PROMPT
Examine every line of the listing below. Count those containing "Огурцы" and state only the result.

DATASET ENTRIES
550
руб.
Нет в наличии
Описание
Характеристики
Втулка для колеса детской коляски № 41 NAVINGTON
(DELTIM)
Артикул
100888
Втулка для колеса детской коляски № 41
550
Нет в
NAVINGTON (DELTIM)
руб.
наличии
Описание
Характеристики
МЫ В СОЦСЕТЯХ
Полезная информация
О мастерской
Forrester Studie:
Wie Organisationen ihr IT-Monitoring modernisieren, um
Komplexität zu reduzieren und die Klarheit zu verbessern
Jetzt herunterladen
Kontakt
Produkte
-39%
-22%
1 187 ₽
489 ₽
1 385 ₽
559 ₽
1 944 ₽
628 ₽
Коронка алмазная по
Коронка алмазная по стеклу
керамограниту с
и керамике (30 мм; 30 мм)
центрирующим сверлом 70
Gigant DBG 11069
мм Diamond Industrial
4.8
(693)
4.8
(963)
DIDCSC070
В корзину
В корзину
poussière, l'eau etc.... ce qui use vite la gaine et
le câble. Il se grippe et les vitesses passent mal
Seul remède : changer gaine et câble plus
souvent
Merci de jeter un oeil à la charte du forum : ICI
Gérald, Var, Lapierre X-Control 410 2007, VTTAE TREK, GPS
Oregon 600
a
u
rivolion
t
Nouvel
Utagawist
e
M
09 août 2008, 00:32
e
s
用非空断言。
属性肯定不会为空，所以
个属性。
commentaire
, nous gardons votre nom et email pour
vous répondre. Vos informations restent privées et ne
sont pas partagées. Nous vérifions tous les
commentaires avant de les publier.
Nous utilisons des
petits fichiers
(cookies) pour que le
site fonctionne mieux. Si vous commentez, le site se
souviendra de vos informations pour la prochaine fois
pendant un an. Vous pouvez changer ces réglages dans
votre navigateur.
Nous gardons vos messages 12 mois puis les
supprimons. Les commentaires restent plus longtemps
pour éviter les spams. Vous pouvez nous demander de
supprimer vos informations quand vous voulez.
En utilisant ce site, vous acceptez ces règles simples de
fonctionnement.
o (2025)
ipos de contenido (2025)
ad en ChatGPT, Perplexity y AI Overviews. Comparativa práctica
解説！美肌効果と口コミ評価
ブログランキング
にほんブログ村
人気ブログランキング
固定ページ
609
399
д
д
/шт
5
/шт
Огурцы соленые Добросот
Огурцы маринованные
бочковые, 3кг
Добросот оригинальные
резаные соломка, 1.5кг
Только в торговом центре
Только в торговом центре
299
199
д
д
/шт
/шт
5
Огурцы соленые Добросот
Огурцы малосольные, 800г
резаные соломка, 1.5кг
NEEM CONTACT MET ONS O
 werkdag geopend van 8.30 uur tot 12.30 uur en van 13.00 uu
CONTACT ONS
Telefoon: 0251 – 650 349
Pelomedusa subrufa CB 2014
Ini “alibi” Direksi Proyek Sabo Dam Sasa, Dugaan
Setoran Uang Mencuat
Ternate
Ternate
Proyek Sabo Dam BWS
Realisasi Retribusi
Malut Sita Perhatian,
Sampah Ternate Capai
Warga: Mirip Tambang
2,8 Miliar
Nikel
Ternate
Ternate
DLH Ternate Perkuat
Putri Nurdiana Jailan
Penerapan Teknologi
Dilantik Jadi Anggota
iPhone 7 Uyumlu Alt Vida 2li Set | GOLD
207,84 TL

==

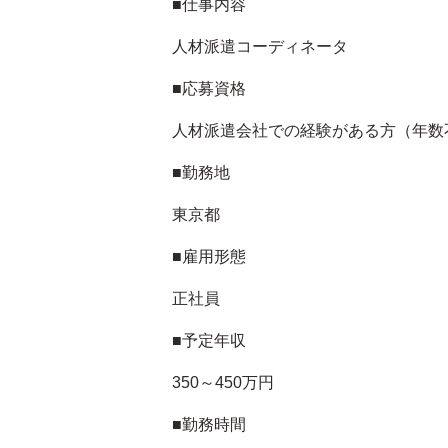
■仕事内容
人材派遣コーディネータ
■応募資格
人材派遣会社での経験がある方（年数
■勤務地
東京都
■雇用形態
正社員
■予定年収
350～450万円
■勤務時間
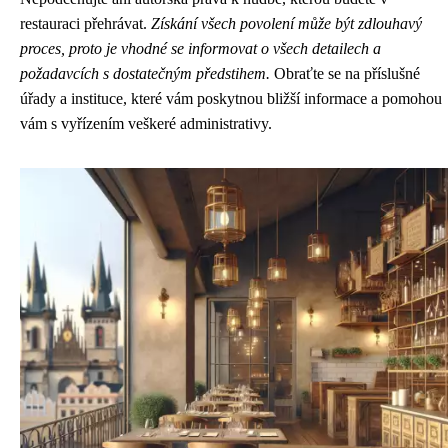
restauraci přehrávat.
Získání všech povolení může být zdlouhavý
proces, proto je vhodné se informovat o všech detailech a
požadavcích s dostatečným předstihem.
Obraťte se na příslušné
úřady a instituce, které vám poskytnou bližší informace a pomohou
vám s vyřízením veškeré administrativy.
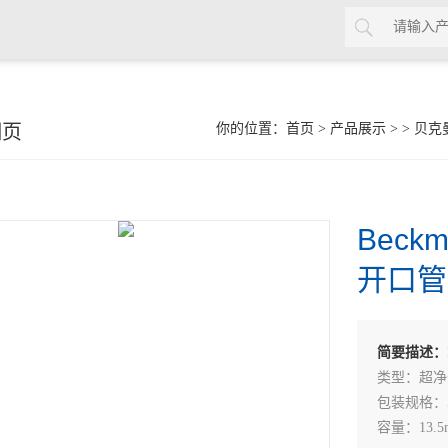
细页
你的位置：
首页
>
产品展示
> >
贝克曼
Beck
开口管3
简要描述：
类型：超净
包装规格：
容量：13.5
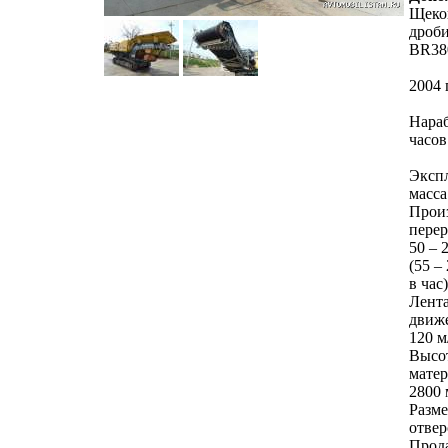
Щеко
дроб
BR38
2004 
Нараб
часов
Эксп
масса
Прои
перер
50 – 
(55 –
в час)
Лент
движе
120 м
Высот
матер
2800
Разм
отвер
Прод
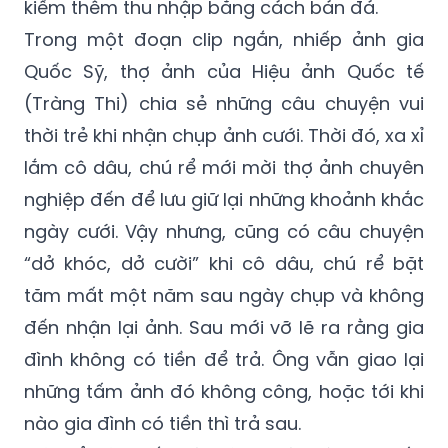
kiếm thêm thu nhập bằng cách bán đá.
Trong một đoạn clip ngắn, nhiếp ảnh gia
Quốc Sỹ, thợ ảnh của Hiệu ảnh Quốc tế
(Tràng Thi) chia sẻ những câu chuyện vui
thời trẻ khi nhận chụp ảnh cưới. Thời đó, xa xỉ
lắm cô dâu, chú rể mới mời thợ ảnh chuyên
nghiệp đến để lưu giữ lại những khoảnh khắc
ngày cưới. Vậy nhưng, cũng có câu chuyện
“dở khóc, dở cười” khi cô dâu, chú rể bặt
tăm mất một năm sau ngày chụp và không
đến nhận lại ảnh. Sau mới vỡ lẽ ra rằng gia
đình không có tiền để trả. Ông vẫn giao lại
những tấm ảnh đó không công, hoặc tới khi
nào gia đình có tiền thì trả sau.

WRITTEN SOLUTION
4